The Messianic Rectification
Nevertheless, the sages say that tzara'at is associated with evil speech. How can evil speech be associated with a tzadik?
Every person has a spark of Mashiach within him, his own Messianic potential that he must manifest. A person's Messianic potential is in proportion to his spiritual level. The immense Messianic potential of the great tzadik remains unfulfilled, as the world does not allow him to manifest his potential. This can lead him to profound existential frustration. Sometimes, due to his frustration, the tzadik may inadvertently express some negative words–blaming external reality for his inability to fulfill his Messianic potential.

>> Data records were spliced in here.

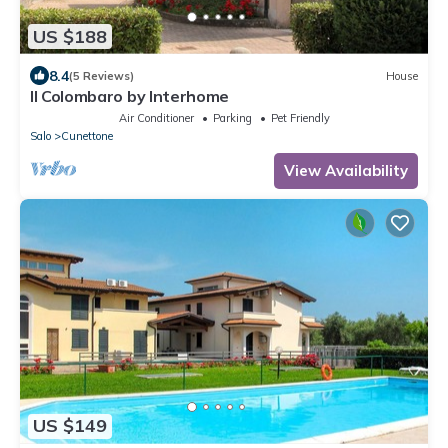
US $188
8.4
(5 Reviews)
House
Il Colombaro by Interhome
Air Conditioner
Parking
Pet Friendly
Salo
Cunettone
View Availability
US $149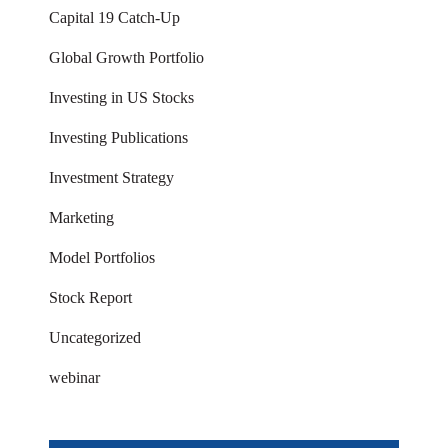
Capital 19 Catch-Up
Global Growth Portfolio
Investing in US Stocks
Investing Publications
Investment Strategy
Marketing
Model Portfolios
Stock Report
Uncategorized
webinar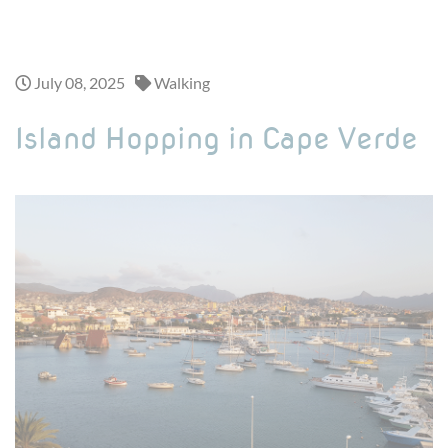
Looking for a one-day adventure ? Discover our exciting day trips >
July 08, 2025
Walking
Island Hopping in Cape Verde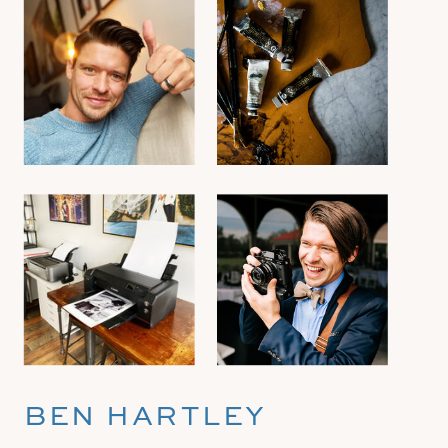
BEN HARTLEY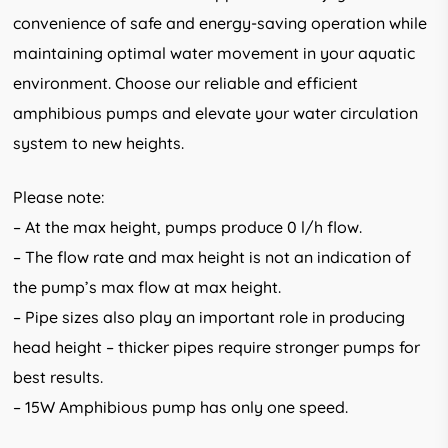
convenience of safe and energy-saving operation while
maintaining optimal water movement in your aquatic
environment. Choose our reliable and efficient
amphibious pumps and elevate your water circulation
system to new heights.
Please note:
– At the max height, pumps produce 0 l/h flow.
– The flow rate and max height is not an indication of
the pump’s max flow at max height.
– Pipe sizes also play an important role in producing
head height – thicker pipes require stronger pumps for
best results.
– 15W Amphibious pump has only one speed.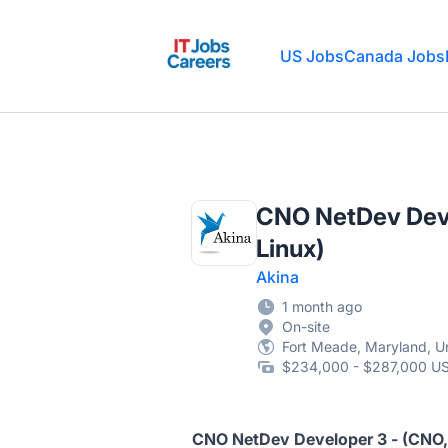
IT Jobs Careers
US Jobs
Canada Jobs
CNO NetDev Deve
Linux)
Akina
1 month ago
On-site
Fort Meade, Maryland, Un
$234,000 - $287,000 US
CNO NetDev Developer 3 - (CNO, 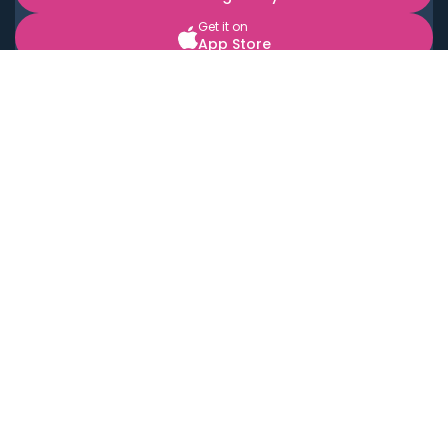
Get it on
App Store
BOOK LOCAL PERSONAL CHEFS NEAR YOU
Top Cities
Acton
Agoura Hills
Agua Dulce
Alamo Heights
Alhambra
Applewood
Arcadia
Artesia
Arvada
Aurora
Austin
Avalon
Azusa
Baldwin Park
Bayonne
Bell
Bell Canyon
Bell Gardens
Bellflower
Belmont
Berkeley
Beverly Hills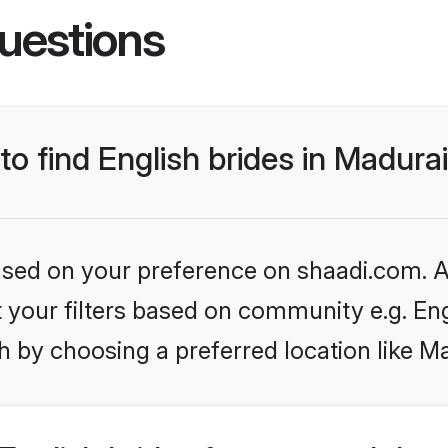
uestions
to find English brides in Madura
based on your preference on shaadi.com. Al
et your filters based on community e.g. En
 by choosing a preferred location like M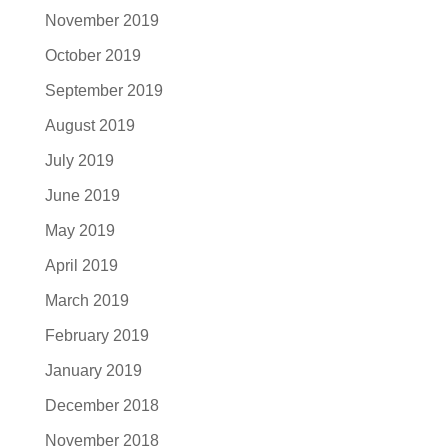
November 2019
October 2019
September 2019
August 2019
July 2019
June 2019
May 2019
April 2019
March 2019
February 2019
January 2019
December 2018
November 2018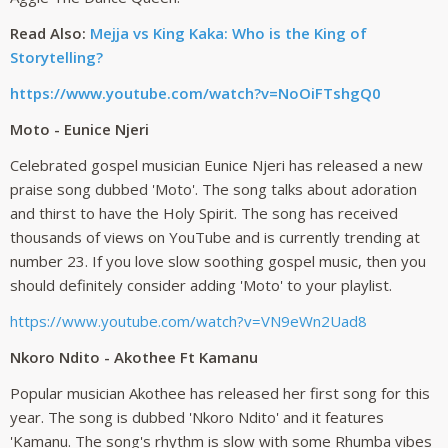
Read Also:
Mejja vs King Kaka: Who is the King of
Storytelling?
https://www.youtube.com/watch?v=NoOiFTshgQ0
Moto - Eunice Njeri
Celebrated gospel musician Eunice Njeri has released a new
praise song dubbed 'Moto'. The song talks about adoration
and thirst to have the Holy Spirit. The song has received
thousands of views on YouTube and is currently trending at
number 23. If you love slow soothing gospel music, then you
should definitely consider adding 'Moto' to your playlist.
https://www.youtube.com/watch?v=VN9eWn2Uad8
Nkoro Ndito - Akothee Ft Kamanu
Popular musician Akothee has released her first song for this
year. The song is dubbed 'Nkoro Ndito' and it features
'Kamanu. The song's rhythm is slow with some Rhumba vibes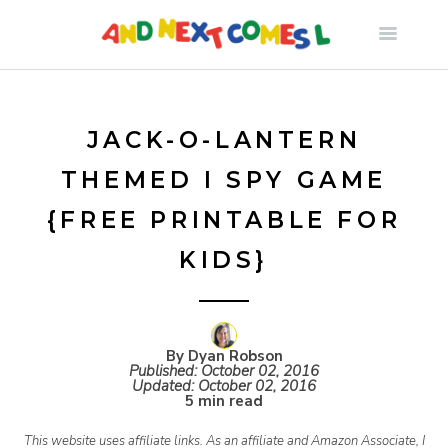
S
k
i
JACK-O-LANTERN
THEMED I SPY GAME
p
{FREE PRINTABLE FOR
t
KIDS}
o
c
By Dyan Robson
Published:
October 02, 2016
Updated:
October 02, 2016
5 min read
o
This website uses affiliate links. As an affiliate and Amazon Associate, I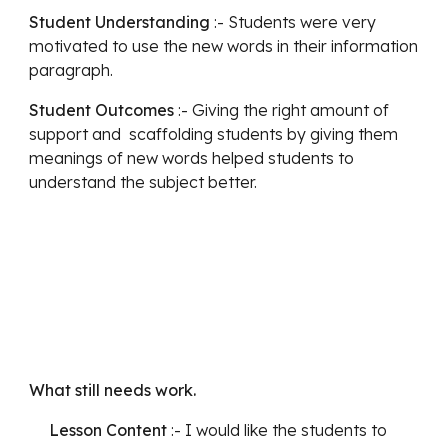
Student Understanding
 :- Students were very 
motivated to use the new words in their information 
paragraph. 
Student Outcomes
 :- Giving the right amount of 
support and  scaffolding students by giving them 
meanings of new words helped students to 
understand the subject better. 
What still needs work.
Lesson Content 
:- I would like the students to 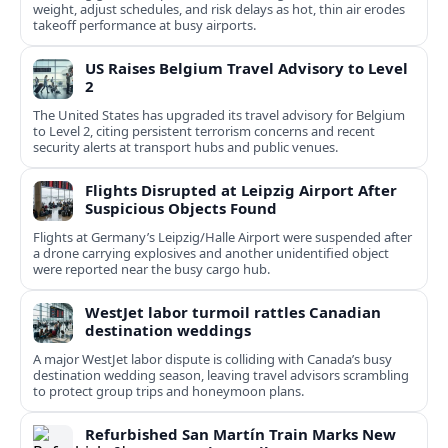
weight, adjust schedules, and risk delays as hot, thin air erodes
takeoff performance at busy airports.
US Raises Belgium Travel Advisory to Level
2
The United States has upgraded its travel advisory for Belgium
to Level 2, citing persistent terrorism concerns and recent
security alerts at transport hubs and public venues.
Flights Disrupted at Leipzig Airport After
Suspicious Objects Found
Flights at Germany’s Leipzig/Halle Airport were suspended after
a drone carrying explosives and another unidentified object
were reported near the busy cargo hub.
WestJet labor turmoil rattles Canadian
destination weddings
A major WestJet labor dispute is colliding with Canada’s busy
destination wedding season, leaving travel advisors scrambling
to protect group trips and honeymoon plans.
Refurbished San Martín Train Marks New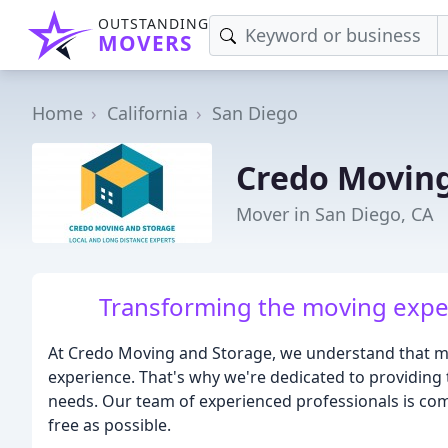
OUTSTANDING
MOVERS
Home
California
San Diego
Credo Moving
Mover in San Diego, CA
Transforming the moving experi
At Credo Moving and Storage, we understand that m
experience. That's why we're dedicated to providing
needs. Our team of experienced professionals is c
free as possible.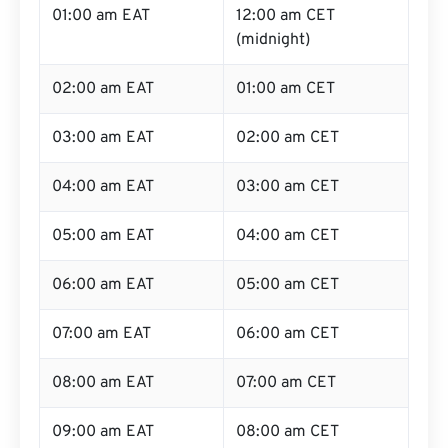
01:00 am EAT
12:00 am CET
(midnight)
02:00 am EAT
01:00 am CET
03:00 am EAT
02:00 am CET
04:00 am EAT
03:00 am CET
05:00 am EAT
04:00 am CET
06:00 am EAT
05:00 am CET
07:00 am EAT
06:00 am CET
08:00 am EAT
07:00 am CET
09:00 am EAT
08:00 am CET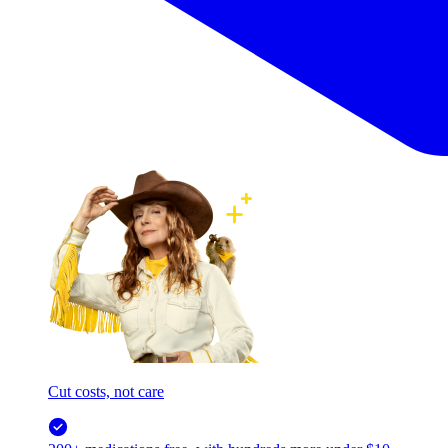
Cut costs, not care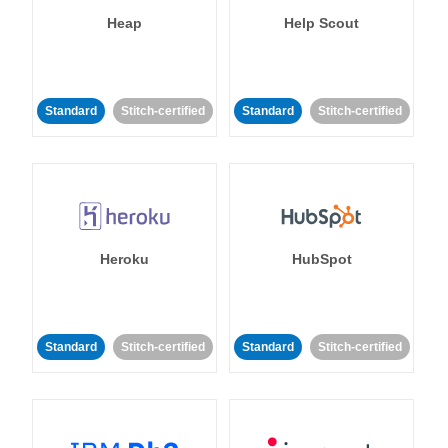
Heap
Help Scout
Standard
Stitch-certified
Standard
Stitch-certified
Heroku
HubSpot
Standard
Stitch-certified
Standard
Stitch-certified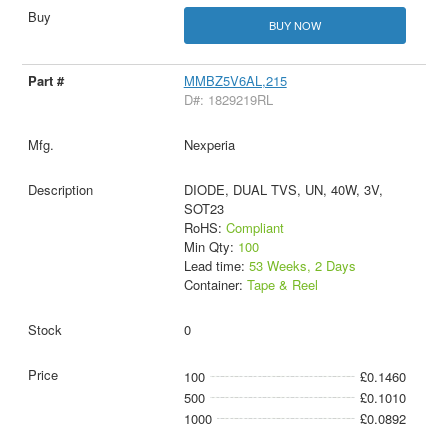
BUY NOW
MMBZ5V6AL,215
D#: 1829219RL
Nexperia
DIODE, DUAL TVS, UN, 40W, 3V,
SOT23
RoHS:
Compliant
Min Qty:
100
Lead time:
53 Weeks, 2 Days
Container:
Tape & Reel
0
100
£0.1460
500
£0.1010
1000
£0.0892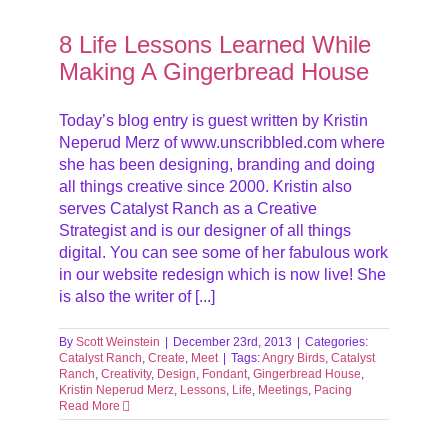
g A
8 Life Lessons Learned While
Making A Gingerbread House
Today’s blog entry is guest written by Kristin
Neperud Merz of www.unscribbled.com where
she has been designing, branding and doing
all things creative since 2000. Kristin also
serves Catalyst Ranch as a Creative
Strategist and is our designer of all things
digital. You can see some of her fabulous work
in our website redesign which is now live! She
is also the writer of [...]
By
Scott Weinstein
|
December 23rd, 2013
|
Categories:
Catalyst Ranch
,
Create
,
Meet
|
Tags:
Angry Birds
,
Catalyst
Ranch
,
Creativity
,
Design
,
Fondant
,
Gingerbread House
,
Kristin Neperud Merz
,
Lessons
,
Life
,
Meetings
,
Pacing
Read More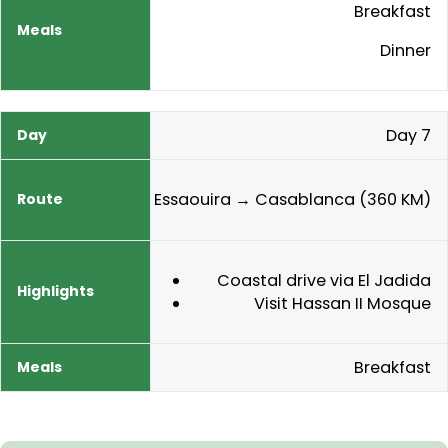
Breakfast
Dinner
Day 7
Essaouira → Casablanca (360 KM)
Coastal drive via El Jadida
Visit Hassan II Mosque
Breakfast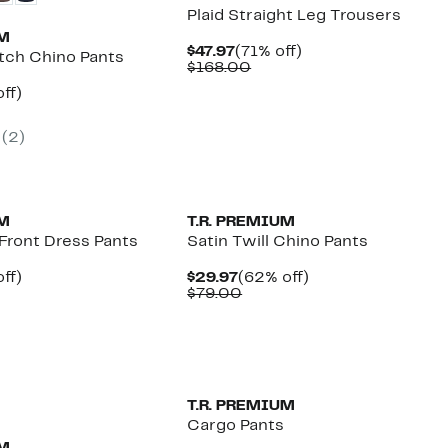
Plaid Straight Leg Trousers
UM
Current
71%
$47.97
(71% off)
etch Chino Pants
Price
Comparable
off.
$168.00
$47.97
value
nt
57%
ff)
$168.00
arable
off.
7
(2)
00
UM
T.R. PREMIUM
t Front Dress Pants
Satin Twill Chino Pants
nt
73%
Current
62%
ff)
$29.97
(62% off)
parable
off.
Price
Comparable
off.
$79.00
7
e
$29.97
value
9.00
$79.00
T.R. PREMIUM
Cargo Pants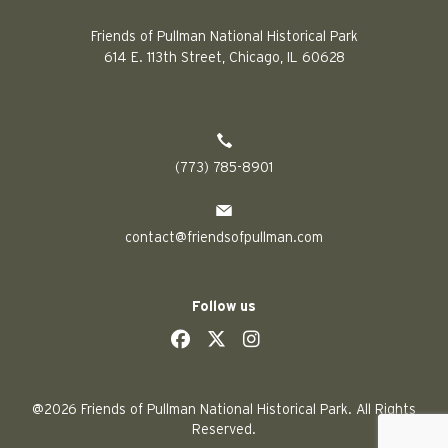
Friends of Pullman National Historical Park
614 E. 113th Street, Chicago, IL 60628
(773) 785-8901
contact@friendsofpullman.com
Follow us
social
social
social
social
@2026 Friends of Pullman National Historical Park. All Rights
Reserved.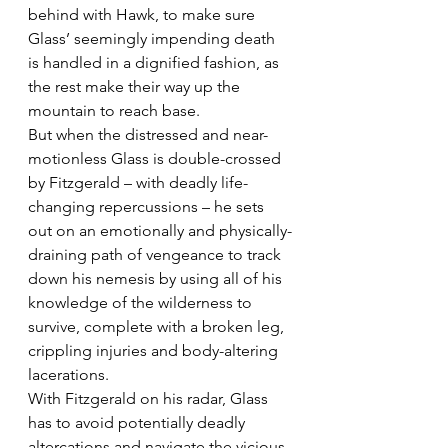
behind with Hawk, to make sure 
Glass’ seemingly impending death 
is handled in a dignified fashion, as 
the rest make their way up the 
mountain to reach base.
But when the distressed and near-
motionless Glass is double-crossed 
by Fitzgerald – with deadly life-
changing repercussions – he sets 
out on an emotionally and physically-
draining path of vengeance to track 
down his nemesis by using all of his 
knowledge of the wilderness to 
survive, complete with a broken leg, 
crippling injuries and body-altering 
lacerations.
With Fitzgerald on his radar, Glass 
has to avoid potentially deadly 
altercations and navigate the vicious 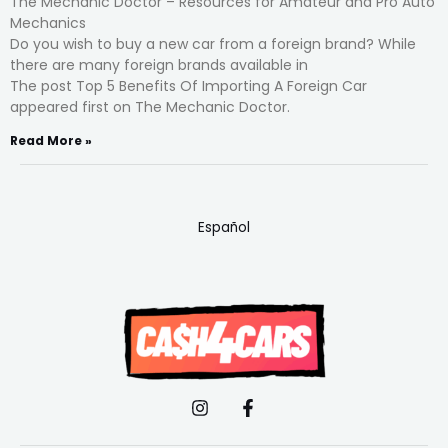
The Mechanic Doctor – Resources for Amateur and Pro Auto
Mechanics
Do you wish to buy a new car from a foreign brand? While
there are many foreign brands available in
The post Top 5 Benefits Of Importing A Foreign Car
appeared first on The Mechanic Doctor.
Read More »
Español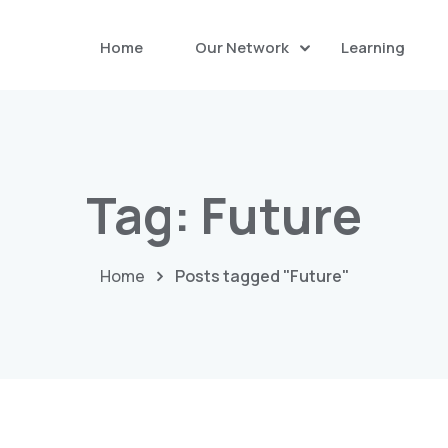
Home
Our Network
Learning
Tag:
Future
Home
Posts tagged "Future"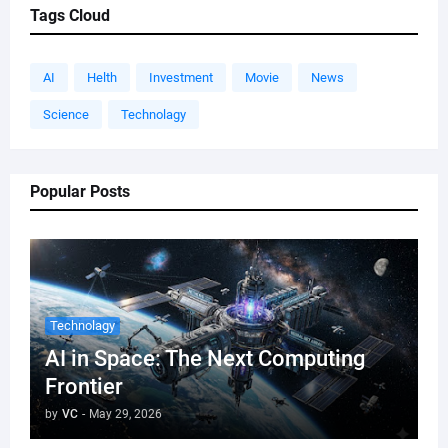
Tags Cloud
AI
Helth
Investment
Movie
News
Science
Technolagy
Popular Posts
Technolagy
AI in Space: The Next Computing
Frontier
by
VC
-
May 29, 2026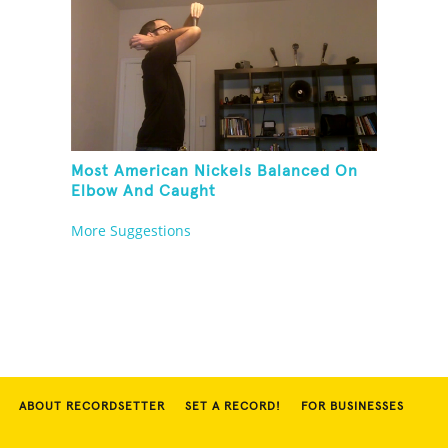
Most American Nickels Balanced On
Elbow And Caught
More Suggestions
ABOUT RECORDSETTER
SET A RECORD!
FOR BUSINESSES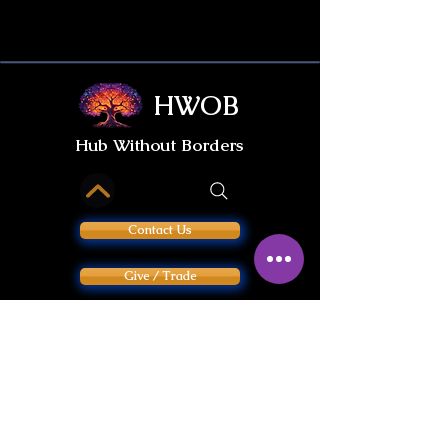
HWOB
Hub Without Borders
Contact Us
Give / Trade
International Gifts
PRIVACY POLICY
INFORMED CONSENT & LIABILITY WAIVER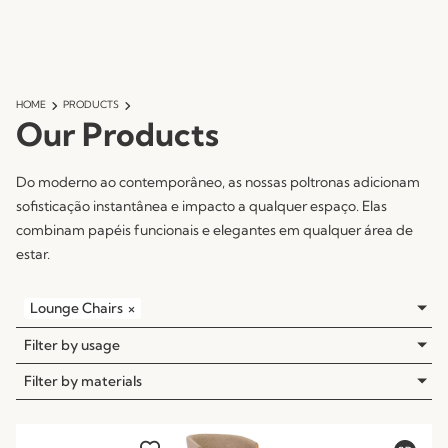
HOME
PRODUCTS
Our Products
Do moderno ao contemporâneo, as nossas poltronas adicionam
sofisticação instantânea e impacto a qualquer espaço. Elas
combinam papéis funcionais e elegantes em qualquer área de
estar.
Lounge Chairs
×
Filter by usage
Filter by materials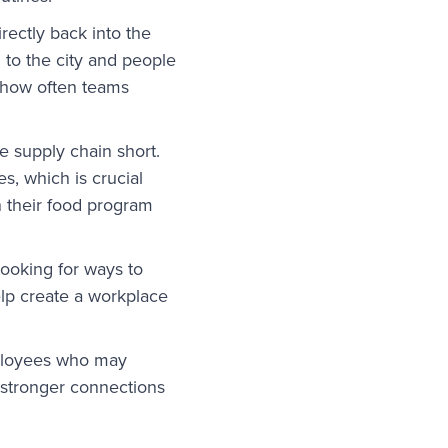
rectly back into the
to the city and people
 how often teams
e supply chain short.
s, which is crucial
n their food program
looking for ways to
lp create a workplace
mployees who may
 stronger connections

As soon as he even unwittingly blames someone else, he has, at his level, spoken evil speech, and is vulnerable to suffering andtzara'at. This vulnerability stems from the crucial speck of evil within his consciousness.
The thoughts of the tzadik and his understanding of his own existential frustration atMashiach not being here are the rectification for his state of suffering. The quintessential cure for this frustration and disease is the manifestation of the Mashiach, who will bring redemption to the entire world.